Do both words have the same root meaning of earthquake?


----------



## Repre5entYHWH (Jun 16, 2009)

6388 looks like it's connected to 6385 and means river or divide, so i'm guessing depending on the context it's used determines if it's earthquake or river... 

.... maybe


----------



## Contra_Mundum (Jun 16, 2009)

Language is what it is, and we have to struggle sometimes.

"see" -- (n) a bishopric
"see" -- (v) to perceive

Which is it? Look at the context.


----------



## Eoghan (Jun 16, 2009)

*Hebrew Help wanted!*

is the hebrew different? If the Hebrew is different then that explains the different words - if it is the same then context alone would not be a sufficient guide to avoid ambiguity (in all cases).


----------



## Contra_Mundum (Jun 16, 2009)

It seems to me the name "Peleg" is related in some way to "peleg" which is related to a root "palag" (H6385). So, the words seem related to me.

But why should Hebrew be in any way special as a language? Why should it have zero "ambiguities"? Originally, it seems there were no "vowel points." This means that consonants were the only letters. Some words look identical, only their pronunciation differs. Some words sound similar, but their letters are actually different. Then their are the double-similarities.

What to do? What to do? If it were so, so hard to determine--practically impossible--then we'd be in trouble. But it's not. What soul-saving issue depends on a single letter (or vowel point) of the Hebrew Bible? None that I know of.

Does God owe us "ambiguity free" labor where his Word is concerned? If the Bible contains ambiguities, then it contains them. Period, full stop.

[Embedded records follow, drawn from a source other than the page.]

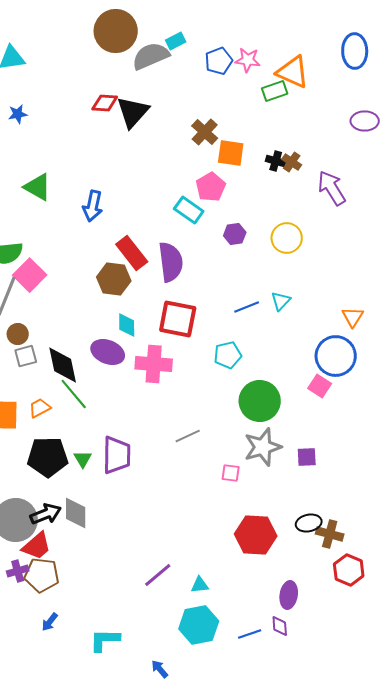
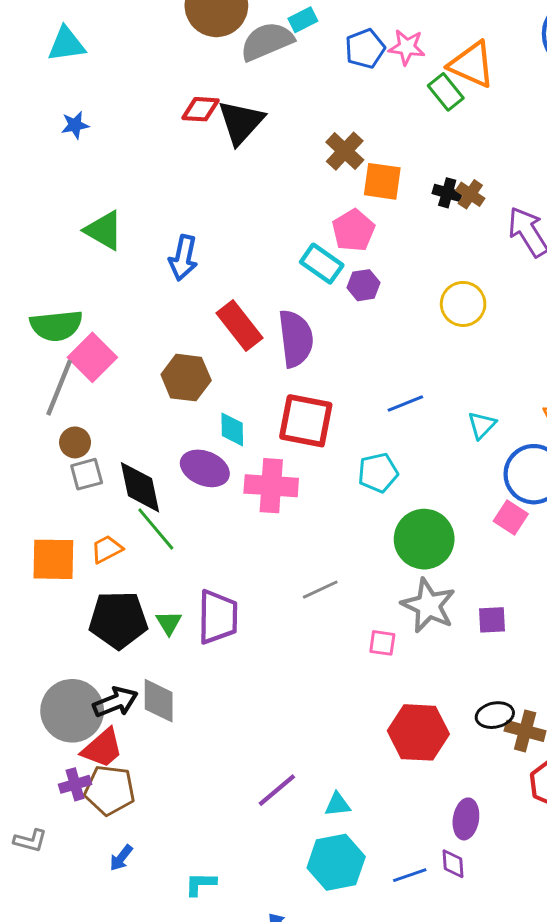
green rectangle: (275, 91) -> (446, 92), turned 70
purple hexagon: (235, 234) -> (364, 285), moved
brown hexagon: (114, 279) -> (186, 378), moved
cyan triangle: (281, 301) -> (482, 425), moved
gray star: (263, 447) -> (428, 605), turned -30
cyan L-shape: (105, 640) -> (201, 884), size x0.7

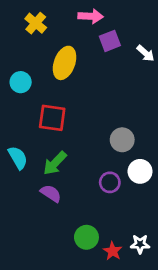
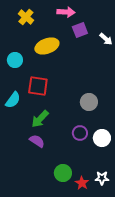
yellow ellipse: (65, 63) -> (47, 46), turned 50
cyan semicircle: (18, 158) -> (13, 100), moved, turned 66
white circle: (140, 171) -> (102, 138), moved

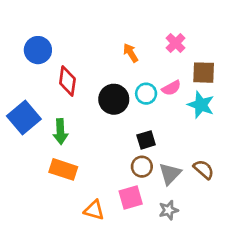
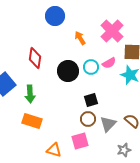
pink cross: (176, 43) -> (112, 31), size x1.6
blue circle: (38, 50) -> (55, 16), moved
gray star: (169, 210) -> (124, 150), moved

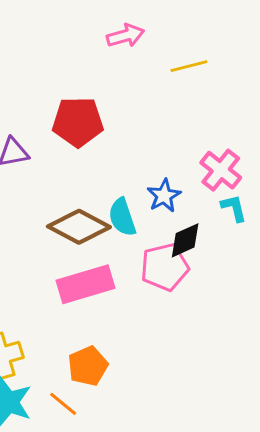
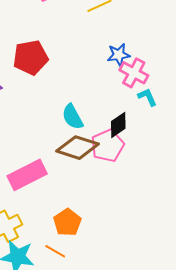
blue star: (164, 196) -> (119, 55), moved, turned 30
brown diamond: (79, 227) -> (78, 148), moved
pink rectangle: (85, 284) -> (27, 175), moved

But if someone loses faith in God or his Word because of an ambiguous dagesh, or a tittle, or a yod, or ... (BartEhrman?), then I think his problem is pride. That God didn't measure up to what he thought a "reliable" God should do.


----------



## Eoghan (Jun 16, 2009)

*BA theology*

I thought all ministers had to study either Greek or Hebrew if the choice is 50:50 then half the ministers out there should be able to help me, no? I know Greek was the most daunting prospect of doing theology but with a reformed view of scripture it is almost a necessity- no?


----------



## Prufrock (Jun 16, 2009)

Eoghan, one has helped. Rev. Buchanan has provided a thoroughly adequate answer, to which it seems there is nothing more to add. Is there something specific which you feel still needs to be addressed? 

And it's certainly not an either/or. Both languages are most necessary for a minister or theologian.


----------



## chbrooking (Jun 16, 2009)

I think the issue has to do with Strong's methodology. These words are homographs. That is, you cannot distinguish them by their spelling. They are even pointed the same (their vowels are the same) -- except that Peleg (the name) doesn't have a plural.

What is interesting to me is that the name Peleg is associated with the verb PLG (to divide), rather than the noun peleg (channel or canal). 

You were wise to ask, however, since Strong's is no substitute for an actual knowledge of the languages. He can only point out questions for you to ask. He cannot give you answers. And Rev. Buchanan's answer is dead on. Context must distinguish the words.

I'm going to use the "see vs. see" illustration. It's a good English example of homographs.


----------



## Eoghan (Jun 17, 2009)

*cards on the table*

The reason I am so interested in the word is that I believe this may be a reference to continental drift. As a creationist I do not hold with the millions of years usually attributed to geological processes. One of my colleagues in the Biblical Creation Society worked on pre-cambrian pipe rock which showed worms moving up through sediment which then became rock - 40 feet of it! There were stationery surfaces which may have lasted hours or days before the poor worms had to start burrowing up again as more sediment was dumped on them.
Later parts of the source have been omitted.